One example, Huang said, is a large retailer, which is using data center GPUs to reduce the time to create forecasting models for product demand from weeks to hours.
Beyond companies using GPU for internal AI uses, there are a growing number of startups that are using GPU to create AI-based products and services, according to Huang, citing delivery robots, chat bots and fraud detection as examples.
"These applications and vertical industries are really spreading all over the place," he said.
One analyst on the earnings call questioned to what extent enterprise AI adoption is happening, given the modest sequential growth that was seen in the data center business.
Collette Kress, Nvidia's CFO, said while enterprises drove sequential growth, it was dragged by lower demand from two cloud service providers. Other cloud service providers, or hyperscalers, were flat while some were increasing their demand for Nvidia's data center GPUs, she added.
"We believe that our continued growth with the industries is important for us in the long term for the expanded use of AI," Kress said.
Nvidia's largest business, gaming, which consists of graphics cards for PCs and chips for consoles like the Nintendo Switch, saw a 27 percent decline year-over-year in second-quarter revenue but it was up 24 percent from the previous quarter to $1.3 billion.
Huang said adoption of the chipmaker's RTX graphics cards, which are the first in the industry to provide real-time ray tracing, have "reached a tipping point."
"We put all the pieces into place to bring ray tracing into the future of games," he said, noting that more PC games are adopting the cinema-quality rendering technique that makes games look more realistic.

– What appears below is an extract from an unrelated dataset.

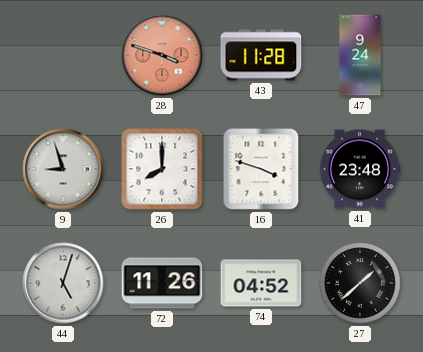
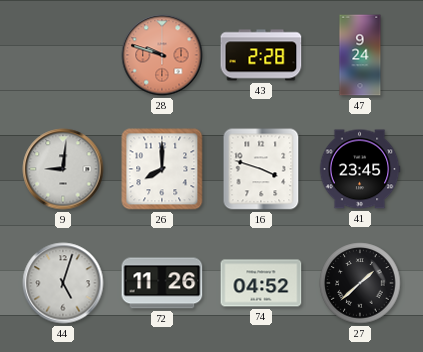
28: 3:48 -> 9:48
43: 11:28 -> 2:28
9: 8:57 -> 9:01
41: 23:48 -> 23:45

While the company's gaming, data center and OEM businesses showed varying signs of recovery from a decline in sales, the two segments that grew annually and quarterly in the second quarter were the automotive unit, whose revenue increased year-over-year to $209 million, and professional visualization, which was up 4 percent to $291 million from the same period last year.

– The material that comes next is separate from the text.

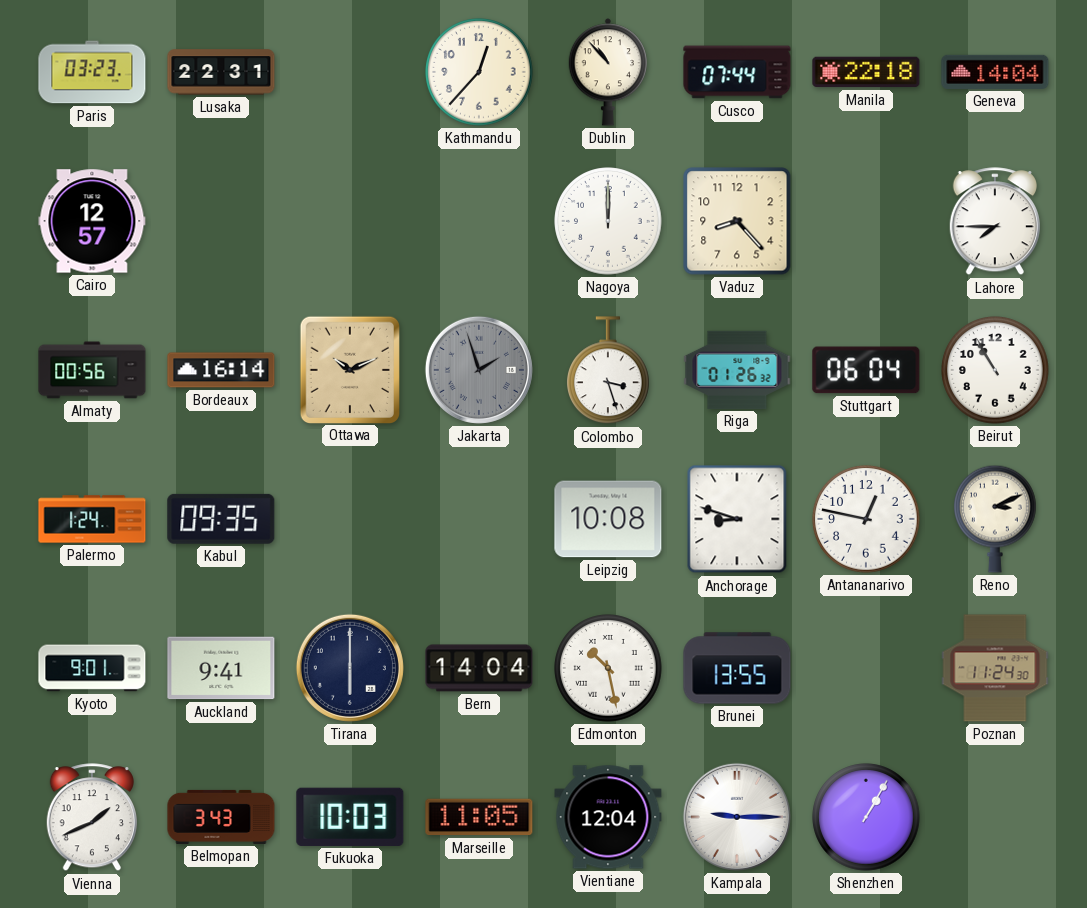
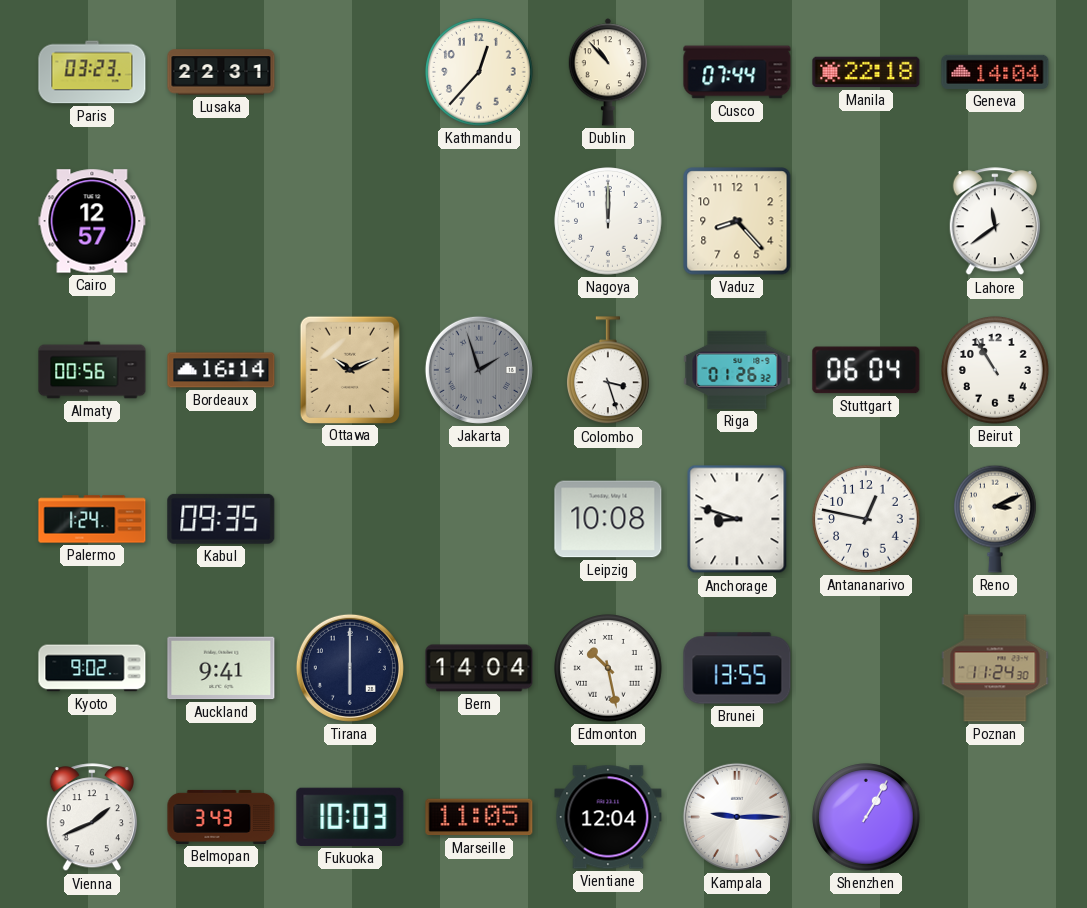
Lahore: 7:45 -> 11:39
Kyoto: 9:01 -> 9:02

Nvidia's second-quarter revenue was $2.58 billion. That marked a 17.3 percent decrease from the same period last year but a 16 percent sequential increase while also exceeding Wall Street's expectations by $30 billion. The company's net earnings were $1.25 per share, beating analyst estimates by 9 cents.
The company predicted $2.9 billion in revenue for the third quarter, plus or minus 2 percent, which would mark a roughly 6.5 percent decrease year-over-year.
The chipmaker's stock price was up as much as 6 percent in after-hours trading Thursday.